Task inputs: Begin

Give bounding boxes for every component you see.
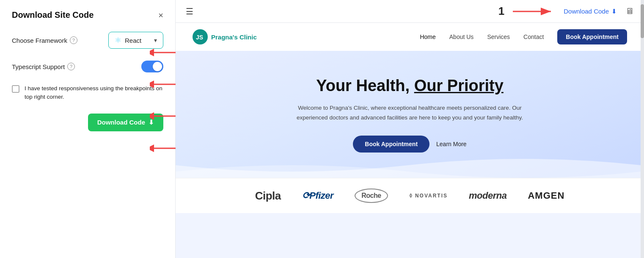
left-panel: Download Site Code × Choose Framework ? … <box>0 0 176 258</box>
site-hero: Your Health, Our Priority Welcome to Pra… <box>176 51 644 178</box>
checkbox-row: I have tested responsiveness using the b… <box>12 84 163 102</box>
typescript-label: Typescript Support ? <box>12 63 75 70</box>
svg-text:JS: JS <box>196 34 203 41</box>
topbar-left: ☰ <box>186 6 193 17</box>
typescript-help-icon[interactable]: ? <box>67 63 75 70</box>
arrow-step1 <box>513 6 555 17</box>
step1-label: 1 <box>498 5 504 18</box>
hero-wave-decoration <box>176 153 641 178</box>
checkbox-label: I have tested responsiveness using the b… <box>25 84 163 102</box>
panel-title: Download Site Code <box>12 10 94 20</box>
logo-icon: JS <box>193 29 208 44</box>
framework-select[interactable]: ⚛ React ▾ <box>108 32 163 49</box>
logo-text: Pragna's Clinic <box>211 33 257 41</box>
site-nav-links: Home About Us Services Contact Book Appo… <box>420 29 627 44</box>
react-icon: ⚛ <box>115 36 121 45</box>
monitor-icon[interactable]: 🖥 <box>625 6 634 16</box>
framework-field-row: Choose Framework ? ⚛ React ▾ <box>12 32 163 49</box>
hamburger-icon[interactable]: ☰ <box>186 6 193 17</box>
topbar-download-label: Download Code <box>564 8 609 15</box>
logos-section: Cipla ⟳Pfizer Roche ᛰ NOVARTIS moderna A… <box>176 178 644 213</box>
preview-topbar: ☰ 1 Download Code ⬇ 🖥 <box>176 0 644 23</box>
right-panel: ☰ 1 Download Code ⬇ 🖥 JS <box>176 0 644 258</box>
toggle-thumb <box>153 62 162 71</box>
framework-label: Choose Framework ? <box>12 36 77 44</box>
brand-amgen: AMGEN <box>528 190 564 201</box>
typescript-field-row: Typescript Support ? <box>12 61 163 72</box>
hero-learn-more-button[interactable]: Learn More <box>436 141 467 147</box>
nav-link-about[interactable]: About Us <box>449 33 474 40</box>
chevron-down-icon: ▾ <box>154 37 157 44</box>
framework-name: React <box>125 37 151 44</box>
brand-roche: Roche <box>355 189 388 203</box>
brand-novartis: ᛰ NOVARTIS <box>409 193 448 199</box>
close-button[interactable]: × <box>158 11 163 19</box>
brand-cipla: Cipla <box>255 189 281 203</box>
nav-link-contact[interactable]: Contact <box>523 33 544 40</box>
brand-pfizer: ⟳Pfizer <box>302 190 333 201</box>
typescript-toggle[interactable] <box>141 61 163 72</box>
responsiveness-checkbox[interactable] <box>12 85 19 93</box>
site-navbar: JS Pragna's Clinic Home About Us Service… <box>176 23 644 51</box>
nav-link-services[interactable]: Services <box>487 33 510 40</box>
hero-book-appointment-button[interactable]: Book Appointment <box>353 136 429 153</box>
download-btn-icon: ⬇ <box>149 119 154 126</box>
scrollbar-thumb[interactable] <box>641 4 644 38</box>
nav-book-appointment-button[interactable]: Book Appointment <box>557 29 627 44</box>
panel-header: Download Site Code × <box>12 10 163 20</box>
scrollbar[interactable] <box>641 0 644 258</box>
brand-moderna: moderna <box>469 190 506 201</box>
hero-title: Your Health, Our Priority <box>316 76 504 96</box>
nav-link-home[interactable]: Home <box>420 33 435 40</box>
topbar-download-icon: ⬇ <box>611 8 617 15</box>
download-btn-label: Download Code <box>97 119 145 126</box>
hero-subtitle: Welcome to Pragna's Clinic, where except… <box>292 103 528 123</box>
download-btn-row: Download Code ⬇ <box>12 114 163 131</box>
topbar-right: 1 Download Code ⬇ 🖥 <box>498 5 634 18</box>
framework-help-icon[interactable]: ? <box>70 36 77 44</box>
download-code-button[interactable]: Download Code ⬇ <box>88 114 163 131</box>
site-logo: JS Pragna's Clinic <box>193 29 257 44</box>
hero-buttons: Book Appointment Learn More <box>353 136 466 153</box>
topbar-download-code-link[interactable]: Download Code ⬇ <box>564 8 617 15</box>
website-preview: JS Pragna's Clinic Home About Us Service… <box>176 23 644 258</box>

Task inputs: End
Task inputs: Begin

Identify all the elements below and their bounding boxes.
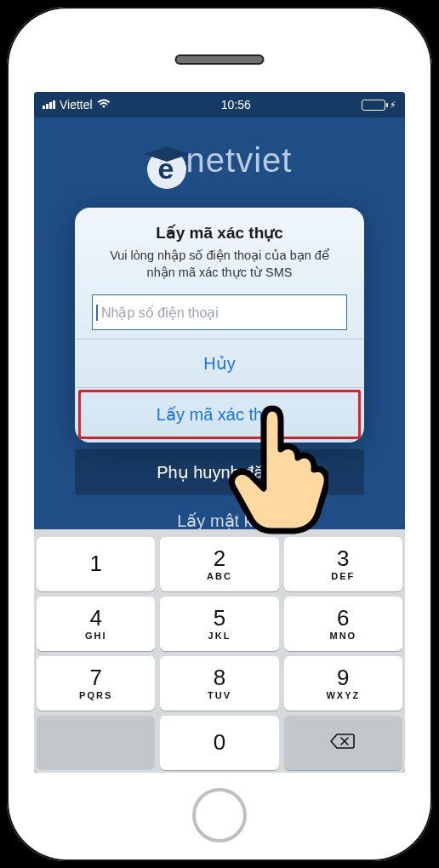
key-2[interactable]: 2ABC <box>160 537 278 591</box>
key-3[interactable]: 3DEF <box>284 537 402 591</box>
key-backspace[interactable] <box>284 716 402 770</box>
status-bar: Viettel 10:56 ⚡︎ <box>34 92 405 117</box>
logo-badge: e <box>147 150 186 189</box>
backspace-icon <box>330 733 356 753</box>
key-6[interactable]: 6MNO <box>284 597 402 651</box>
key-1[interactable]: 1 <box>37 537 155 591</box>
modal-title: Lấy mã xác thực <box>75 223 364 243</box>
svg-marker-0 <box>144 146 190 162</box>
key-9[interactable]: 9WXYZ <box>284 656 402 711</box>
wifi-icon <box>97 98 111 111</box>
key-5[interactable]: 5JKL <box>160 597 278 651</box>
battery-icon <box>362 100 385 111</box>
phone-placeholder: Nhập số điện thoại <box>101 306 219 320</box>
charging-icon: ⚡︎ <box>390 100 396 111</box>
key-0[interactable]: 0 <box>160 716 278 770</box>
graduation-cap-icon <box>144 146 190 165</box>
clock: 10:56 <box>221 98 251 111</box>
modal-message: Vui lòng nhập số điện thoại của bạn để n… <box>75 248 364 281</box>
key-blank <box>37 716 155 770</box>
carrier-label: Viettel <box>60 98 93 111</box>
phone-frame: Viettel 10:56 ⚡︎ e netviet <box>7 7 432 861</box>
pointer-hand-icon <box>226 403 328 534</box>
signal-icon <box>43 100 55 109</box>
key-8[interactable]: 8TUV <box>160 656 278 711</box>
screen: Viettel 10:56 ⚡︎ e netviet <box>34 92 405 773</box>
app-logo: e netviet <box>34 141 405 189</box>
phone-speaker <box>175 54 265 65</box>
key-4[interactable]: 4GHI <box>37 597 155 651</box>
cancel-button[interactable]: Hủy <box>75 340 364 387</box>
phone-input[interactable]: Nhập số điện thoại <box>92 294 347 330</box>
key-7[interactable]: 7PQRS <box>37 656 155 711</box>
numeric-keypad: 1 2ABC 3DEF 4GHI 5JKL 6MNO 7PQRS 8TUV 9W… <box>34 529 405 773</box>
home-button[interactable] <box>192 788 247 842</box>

Task inputs: End
Task inputs: Begin

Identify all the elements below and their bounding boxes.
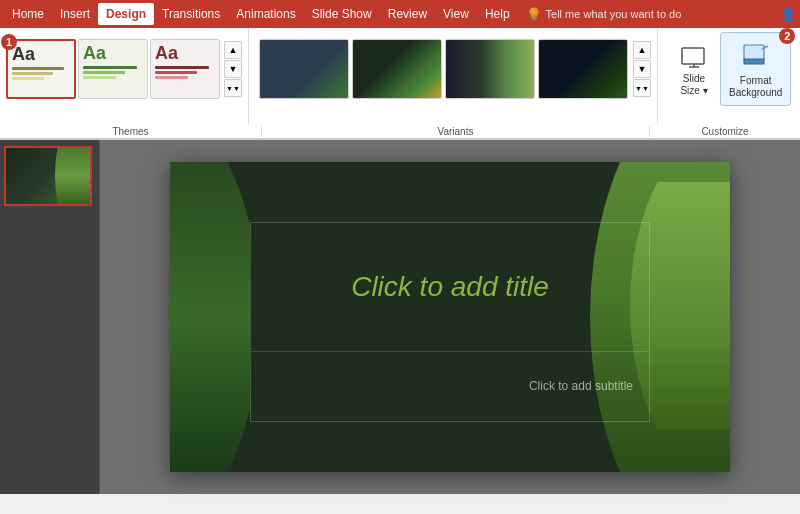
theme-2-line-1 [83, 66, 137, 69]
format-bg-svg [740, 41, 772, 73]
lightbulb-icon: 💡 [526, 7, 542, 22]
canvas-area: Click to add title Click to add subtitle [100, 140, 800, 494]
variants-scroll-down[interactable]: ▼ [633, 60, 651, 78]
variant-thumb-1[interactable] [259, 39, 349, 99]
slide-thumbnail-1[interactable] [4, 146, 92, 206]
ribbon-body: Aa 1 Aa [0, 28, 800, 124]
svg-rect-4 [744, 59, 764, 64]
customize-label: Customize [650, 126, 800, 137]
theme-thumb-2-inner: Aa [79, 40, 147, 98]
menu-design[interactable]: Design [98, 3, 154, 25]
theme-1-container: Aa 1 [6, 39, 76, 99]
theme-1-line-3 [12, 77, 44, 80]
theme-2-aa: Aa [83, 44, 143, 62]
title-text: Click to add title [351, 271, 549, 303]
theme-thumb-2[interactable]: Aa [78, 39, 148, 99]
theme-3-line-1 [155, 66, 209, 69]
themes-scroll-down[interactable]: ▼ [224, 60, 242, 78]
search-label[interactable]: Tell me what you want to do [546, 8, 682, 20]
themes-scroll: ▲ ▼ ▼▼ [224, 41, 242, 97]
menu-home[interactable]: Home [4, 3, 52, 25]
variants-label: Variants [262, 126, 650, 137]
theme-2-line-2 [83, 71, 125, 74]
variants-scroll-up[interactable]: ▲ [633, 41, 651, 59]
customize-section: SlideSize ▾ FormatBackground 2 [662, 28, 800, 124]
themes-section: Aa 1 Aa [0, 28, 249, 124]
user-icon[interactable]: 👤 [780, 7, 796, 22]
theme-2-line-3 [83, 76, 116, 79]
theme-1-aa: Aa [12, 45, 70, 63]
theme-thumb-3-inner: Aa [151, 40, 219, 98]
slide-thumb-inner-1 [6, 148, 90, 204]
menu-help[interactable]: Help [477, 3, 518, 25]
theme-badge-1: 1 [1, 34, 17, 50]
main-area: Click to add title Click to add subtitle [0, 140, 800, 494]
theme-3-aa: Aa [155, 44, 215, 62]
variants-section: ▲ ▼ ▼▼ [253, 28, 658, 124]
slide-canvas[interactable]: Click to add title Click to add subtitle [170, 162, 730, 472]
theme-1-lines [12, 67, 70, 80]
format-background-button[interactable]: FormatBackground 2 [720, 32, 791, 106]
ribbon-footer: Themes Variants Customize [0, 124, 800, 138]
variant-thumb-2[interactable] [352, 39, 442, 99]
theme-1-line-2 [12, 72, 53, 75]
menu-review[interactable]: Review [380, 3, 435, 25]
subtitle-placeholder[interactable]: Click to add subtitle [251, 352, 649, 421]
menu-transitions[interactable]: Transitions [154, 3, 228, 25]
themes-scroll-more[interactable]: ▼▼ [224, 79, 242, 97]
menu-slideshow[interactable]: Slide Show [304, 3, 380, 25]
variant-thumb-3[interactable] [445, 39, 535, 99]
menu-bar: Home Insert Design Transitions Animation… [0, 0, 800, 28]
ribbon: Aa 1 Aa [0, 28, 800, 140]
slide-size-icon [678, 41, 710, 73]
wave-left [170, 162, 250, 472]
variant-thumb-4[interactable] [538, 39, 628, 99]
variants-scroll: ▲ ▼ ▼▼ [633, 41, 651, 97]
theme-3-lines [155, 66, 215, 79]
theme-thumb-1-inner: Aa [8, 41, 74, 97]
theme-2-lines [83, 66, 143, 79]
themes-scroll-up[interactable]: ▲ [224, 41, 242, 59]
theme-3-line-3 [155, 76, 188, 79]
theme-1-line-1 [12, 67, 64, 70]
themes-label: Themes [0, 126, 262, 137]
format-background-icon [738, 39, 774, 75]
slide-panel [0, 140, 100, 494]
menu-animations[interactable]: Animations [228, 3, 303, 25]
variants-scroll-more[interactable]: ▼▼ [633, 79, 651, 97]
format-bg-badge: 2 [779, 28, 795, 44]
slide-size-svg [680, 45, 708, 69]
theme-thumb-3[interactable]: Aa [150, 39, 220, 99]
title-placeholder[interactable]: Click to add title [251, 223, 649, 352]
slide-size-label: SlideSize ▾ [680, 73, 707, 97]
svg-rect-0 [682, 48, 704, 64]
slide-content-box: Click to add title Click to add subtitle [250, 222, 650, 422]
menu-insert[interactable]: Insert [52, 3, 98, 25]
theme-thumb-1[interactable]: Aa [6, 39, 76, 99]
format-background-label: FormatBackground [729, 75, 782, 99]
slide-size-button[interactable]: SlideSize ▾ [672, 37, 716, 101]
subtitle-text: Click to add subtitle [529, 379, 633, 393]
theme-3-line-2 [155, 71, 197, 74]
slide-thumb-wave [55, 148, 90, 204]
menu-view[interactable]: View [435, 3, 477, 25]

Task inputs: End

### [What the task requires]
The lines of the records that contain the string "netviet" should be located and copied.

### [Output]
phone-frame: Viettel 10:56 ⚡︎ e netviet <box>7 7 432 861</box>
screen: Viettel 10:56 ⚡︎ e netviet <box>34 92 405 773</box>
app-logo: e netviet <box>34 141 405 189</box>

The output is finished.